Before integrating with Azure DevOps, confirm that your tests run correctly inside Databricks.

3.1 Create a Job Definition

{
  "name": "run_unit_tests",
  "tasks": [
    {
      "task_key": "run-test-notebook",
      "notebook_task": {
        "notebook_path": "/Repos/.../run_tests"
      },
      "existing_cluster_id": "<cluster-id>"
    }
  ]
}

3.2 Run the Job

databricks jobs create --json-file job.json
databricks jobs run-now --job-id <id>

3.3 Validate the Output

Confirm that this file exists:

tests/reports/report.xml

If this file is generated, your Databricks execution layer is working correctly.

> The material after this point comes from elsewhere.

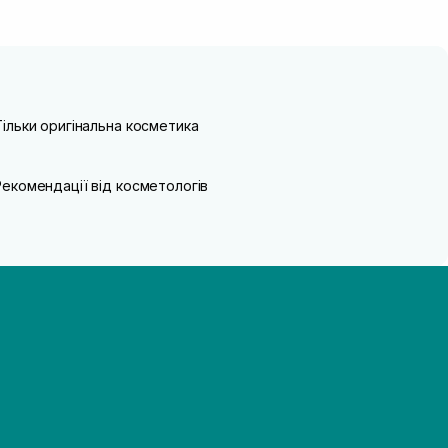
Тільки оригінальна косметика
Рекомендації від косметологів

Step 4: Create the Azure DevOps Pipeline

Now we connect everything into an Azure DevOps pipeline that will:

  • trigger the Databricks job
  • retrieve test results
  • enforce pass/fail behavior on pull requests

Navigate to pipelines, then select:

  • Azure Repos Git
  • Your repository
  • Python package

4.1 Handle Branch Logic

We need to ensure the pipeline tests the correct branch, especially for pull requests.

variables:
  - name: branch_name
    ${{ if startsWith(variables['Build.SourceBranch'], 'refs/heads/') }}:
      value: ${{ replace(variables['Build.SourceBranch'], 'refs/heads/', '') }}
    ${{ if startsWith(variables['Build.SourceBranch'], 'refs/pull/') }}:
      value: ${{ replace(variables['System.PullRequest.SourceBranch'], 'refs/heads/', '') }}

Why this matters:

  • It handles both manual runs and pull request validation
  • It ensures the pipeline checks the actual feature branch

4.2 Trigger the Databricks Job from the Pipeline

- task: Bash@3
  inputs:
    targetType: 'inline'
    script: |
      pip install databricks-cli

      databricks configure --token <<EOF
      $(DATABRICKS_HOST)
      $(DATABRICKS_TOKEN)
      EOF

      echo "Branch: $(branch_name)"
      git checkout $(branch_name)

      databricks jobs run-now --job-id <job-id>

4.3 Export the Test Results

databricks workspace export /tests/reports/report.xml report.xml

4.4 Publish the Test Results

- task: PublishTestResults@2
  inputs:
    testResultsFiles: 'report.xml'
    testRunTitle: 'Databricks PyTest Results'
    failTaskOnFailedTests: true

Step 5: Enforce CI on Pull Requests

Navigate to:

Project Settings -> Repositories -> Policies -> Main Branch

Enable:

  • Build validation
  • Automatic trigger
  • Required

Step 6: Validate the End-to-End Flow

Run through a quick sanity check:

  1. Open a pull request and confirm the pipeline triggers
  2. Intentionally break a test and confirm the pipeline fails
  3. Fix the test and confirm the pull request can merge

Final Thoughts

This setup gives you:

  • Real CI coverage for Databricks workflows
  • Better confidence in production code changes
  • Automated quality enforcement for pull requests

More importantly, it addresses one of the most common pain points in data engineering: validating code that depends on distributed systems while still maintaining the rigor of modern CI practices.

Instead of treating Databricks as a special-case environment, this approach brings it into the same testing and deployment discipline expected in production software systems.